Setting outcome based goals isn’t smart. “I will lose 10 pounds” or “I will achieve the highest performance ratings” are the sorts of goals that present more downside than upside in the long term. There’s a lot of great resources that talk about replacing goals with systems. While I think most of that thinking is good, it misses an important point. It isn’t enough, in my experience, to replace outcome goals with process goals. I find that it helps combining a process goal with a directional goal.
As an example, let’s take a weight loss related outcome goal – “I want to lose 10 pounds within 10 months.” The systems/process goal answer to this would be to replace this with some variant of – “I am going to eat healthy and exercise 3 times every week.”
This is a pretty drastic shift and is hard for most people. That’s because we’re replacing the idea of achievement in 10 months to no achievement. Ever. While it makes sense that we must trust in the process, it helps to have markers along the way.
And, as far as markers go, directional goals work great. There are 2 criteria for directional goals –
1. They need to be a range and shouldn’t be super specific. We always tend to over estimate how we’ll achieve in a year while greatly underestimating how much we achieve in a decade.
2. Their time period needs to be longer than the typical outcome goal you might set.
So, an example directional goal for our weight loss example would be – “I’d like to move toward a fitter body with toned muscles and 3-6 pounds lost within the next 12 months.
The idea is to ease the pressure while still giving you something to celebrate. The other benefit of laying down markers is that you can use them to check in on your process. If you’ve made absolutely no progress in 12 months, it is a sign that you need to fix your process.
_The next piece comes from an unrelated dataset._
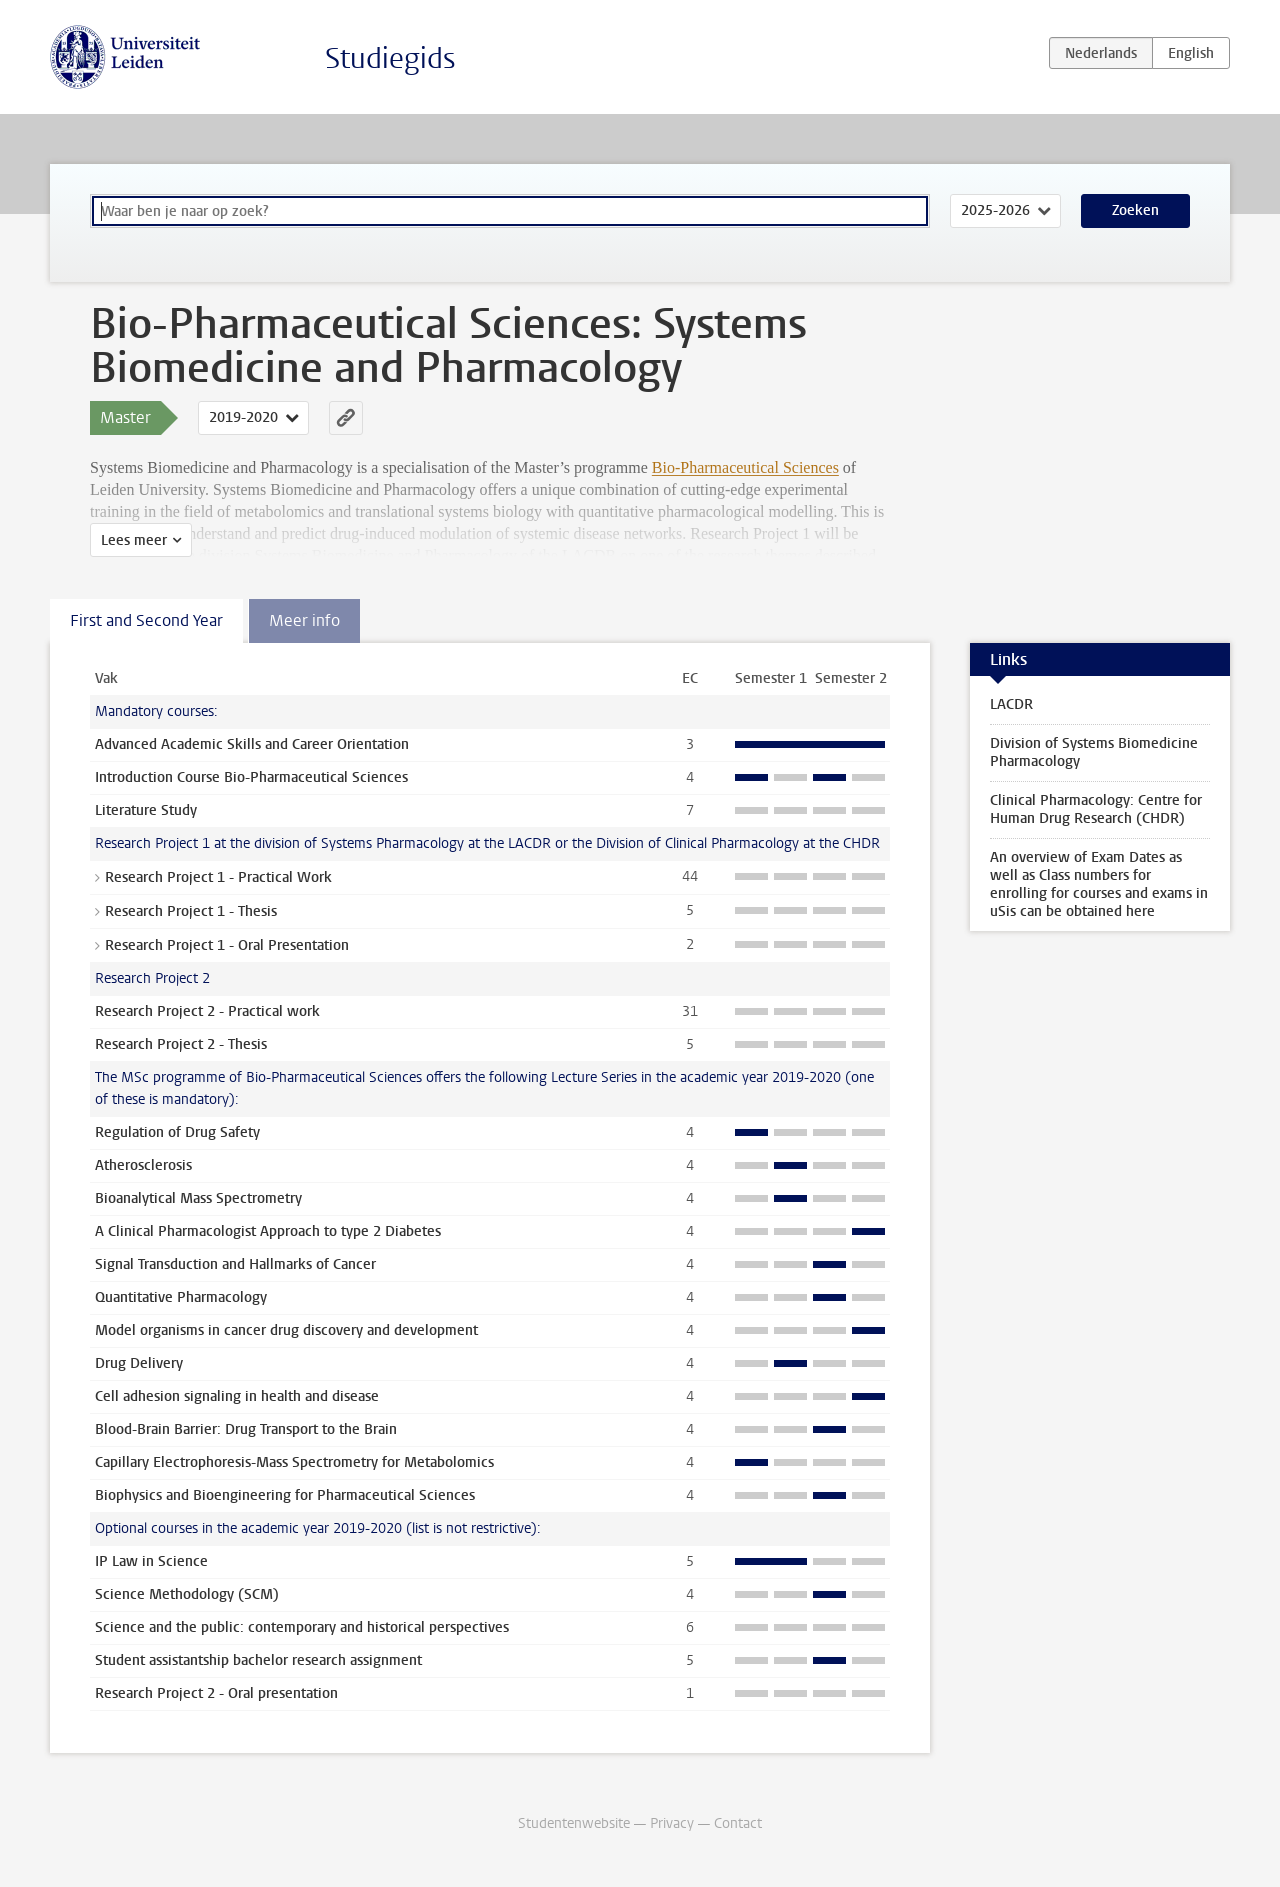 The image size is (1280, 1887). Describe the element at coordinates (1135, 210) in the screenshot. I see `Zoeken` at that location.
The principle here is straightforward – any advice that asks you to ditch goals forever and replace them with process isn’t entirely right. It is helpful to over index on process as we all tend to swing too strong the other way. However, the best test of a process is if it is generating good results without you having to think about them. And, directional goals tend to be a great way to bridge that gap.
PS: Doing things well and right takes time.